Not if it is the 8800 GTS with 320 or 640 MB of memory. Those cards came out shortly after the 8800 GTX and use the G80 core. Someone at NVIDIA decided it would be OK to reuse the model name for the revised card. You have to either write “8800 GTS (G92)” or “8800 GTS 512 MB” (or 1 GB) to be clear you are talking about the newer card.

AndreiB: Yes, I became aware of Elcomsoft’s work halfway through coding mine. But I finished it out of academic curiosity & for tinkering value (I couldn’t any actual CUDA MD5 sourcecode that I could compile and play with myself).
seibert: My GTS is the old one (it’s actually a QuadroFX 4600).

PS: I made performance vs. threads per block plots for 8800 GTS 512 (a G92 card; data courtesy of Ales Koval). I’m surprised by substantial the change in ‘calc’ test results, compared to the old 8800 GTS (and little difference in the ‘search’ test).
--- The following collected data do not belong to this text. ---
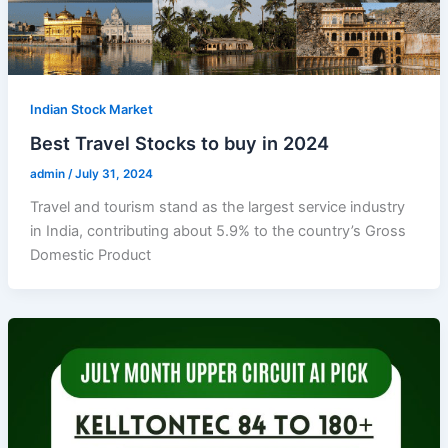
Indian Stock Market
Best Travel Stocks to buy in 2024
admin
/
July 31, 2024
Travel and tourism stand as the largest service industry
in India, contributing about 5.9% to the country’s Gross
Domestic Product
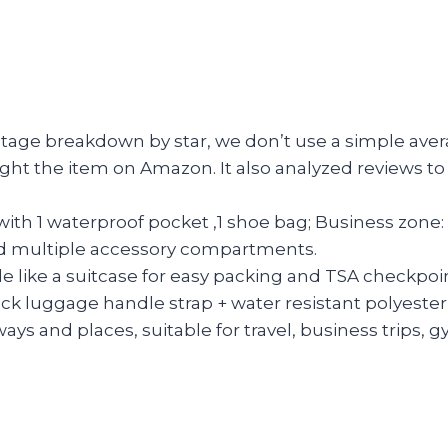
entage breakdown by star, we don’t use a simple aver
ght the item on Amazon. It also analyzed reviews to 
with 1 waterproof pocket ,1 shoe bag; Business zone
 and multiple accessory compartments.
 like a suitcase for easy packing and TSA checkpoin
ck luggage handle strap + water resistant polyester 
ways and places, suitable for travel, business trips,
Given that the main difference between the two modes is reading/writing to global memory, the G92s seem to be much better at memory access management than the old G80ies.

Hey mjuric, thanks for sharing your code!
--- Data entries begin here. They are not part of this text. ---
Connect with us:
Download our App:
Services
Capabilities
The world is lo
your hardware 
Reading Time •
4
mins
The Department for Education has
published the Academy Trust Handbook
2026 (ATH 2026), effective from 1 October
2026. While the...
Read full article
haven’t tested yet but looking forward to it!

btw, i have written multi-threaded SIMD version of MD5 for CORE2.

On a Q6600 unclocked 2.4ghz, my MD5 program with salts crunches 88,000,000 keys a second, which is 2x faster than MDCrack.

Hopefully the algorithm will be ported to GPU at some point, when i get hang of programming them of course.
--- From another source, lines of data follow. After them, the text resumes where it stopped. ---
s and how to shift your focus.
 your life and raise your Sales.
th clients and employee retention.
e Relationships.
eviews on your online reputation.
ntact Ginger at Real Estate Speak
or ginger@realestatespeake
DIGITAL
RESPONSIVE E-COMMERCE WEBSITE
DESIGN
I have made some benchmarks of both CUDA-based and CPU-based md5 bruteforcers, you may find it here: [url=“MD5 bruteforce benchmark : Svarichevsky Mikhail”]MD5 bruteforce benchmark : Svarichevsky Mikhail

Hi BarsMonster,

Your work are great!

Why don"t you add cudamd5-v1.2.1 (http://majuric.org/software/cudamd5/) in the benchmark?

Could you please provide BarsWF in 32-bit version because other competitors are in 32-bit version?

With best regards,

Deguang

32-bit versions for both CUDA based and SSE based versions are available at [url=“World Fastest MD5 cracker BarsWF : Svarichevsky Mikhail”]http://3.14.by/en/md5[/url] .

Unfortunately cudamd5 is Linux only, and I do not feel that I can recompile it on windows quickly.
Based on speed benchmark in the beginning of the thread (110 million on 8800 ultra) it is going to be twice slower than CPU (9600GT C2D 3Ghz).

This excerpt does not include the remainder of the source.